On January 18, 2012, a series of coordinated protests occurred against two proposed laws in the United States Congress—the Stop Online Piracy Act (SOPA) and the PROTECT IP Act (PIPA).  According to protest organiser Fight for the Future, over 115,000 websites joined the internet protest. 

During and after the January protest, a number of politicians who had previously supported the bills expressed concerns with the proposals in their existing form, while others withdrew their support entirely. By January 20, 2012, the political environment regarding both bills had shifted significantly. The bills were removed from further voting, and Opposers noted the bills had been “indefinitely postponed”.

We are at a pivotal point in history here. The braindead leadership of the Coalition is becoming increasingly intolerant of any criticism. The ‘non-violent extremist’ laws are going ahead; conceptually, they effectively tear up Magna Carta. And politicians (plus their ‘political advisors’) are wising up fast to what the internet can achieve as a weapon. The Labour Party has in fact lost its role as The Opposition, and the more liberal press titles are going to the wall. The internet (not the Blogosphere – it’s much bigger than that) is now the last line of resistance.

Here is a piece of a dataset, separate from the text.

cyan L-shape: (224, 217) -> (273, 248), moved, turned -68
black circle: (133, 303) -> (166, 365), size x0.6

Like Mr K in Kafka’s classic The Trial, I’ve no idea who, what or why two specific and highly critical articles about a depraved government and its even more depraved master suffered from communication problems yesterday. But those pieces on that day – with the Coalition’s fiscal credibility at stake – just happening to go AWOL….well, it is one helluva coincidence.

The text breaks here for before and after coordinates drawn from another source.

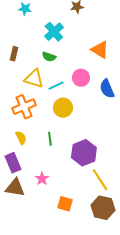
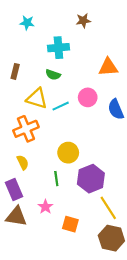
cyan cross: (54, 32) -> (58, 48), turned 36
orange triangle: (100, 50) -> (108, 67), turned -36
yellow circle: (63, 108) -> (68, 153), moved
green line: (50, 139) -> (56, 179), moved
orange square: (65, 204) -> (70, 224), moved

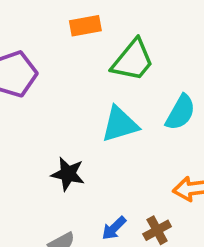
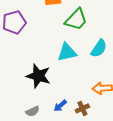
black star: (68, 174) -> (38, 76), size x1.4

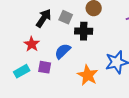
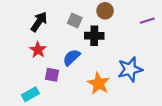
black arrow: (44, 18) -> (39, 22), moved
cyan rectangle: (22, 71) -> (30, 94), moved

Do not underestimate the roughshod nature of these apparently well-heeled folks: they are barbarians who recognise no rules, ethics, laws or morals. We have seen them foiled over Iraq, but then coming back and winning. We have seen them steeped in the mud and gore of US Middle East policy. We’ve seen them cornered by an EU that blocks every attempt they make at looking influential in Europe. We have seen them losing over education, the NHS and welfare, but still pushing through their agenda. And we have stood by as crude legal attempts to make suing bloggers a cost-free exercise were only stopped by the diligence of The Law Society.

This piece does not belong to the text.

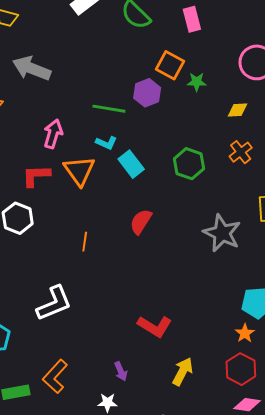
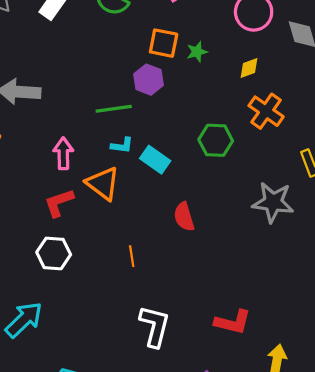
orange cross: (241, 152) -> (266, 111), size x1.4
red semicircle: (141, 222) -> (184, 217), turned -32
white L-shape: (54, 303) -> (155, 326), moved, turned -36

Above all, they are vandals, ripping our values, traditions, society, and independent future to shreds. They will lean on the cps, politicise the police, attack the free broadcast media, and indeed anyone or anything who stands in their way. The Mayor of London – a born blustering bully – knows what is coming…hence his investment in water cannon, and militarisation of the Met. He too is part of the wider web of deceit and depravity that makes up the neoliberal-bank-City-Newscorp axis of cultural destruction.

None of this is new. I merely restate these facts as a reminder that opines: do not laugh this kind of thing off. There may be an innocent explanation for yesterday, but there probably isn’t.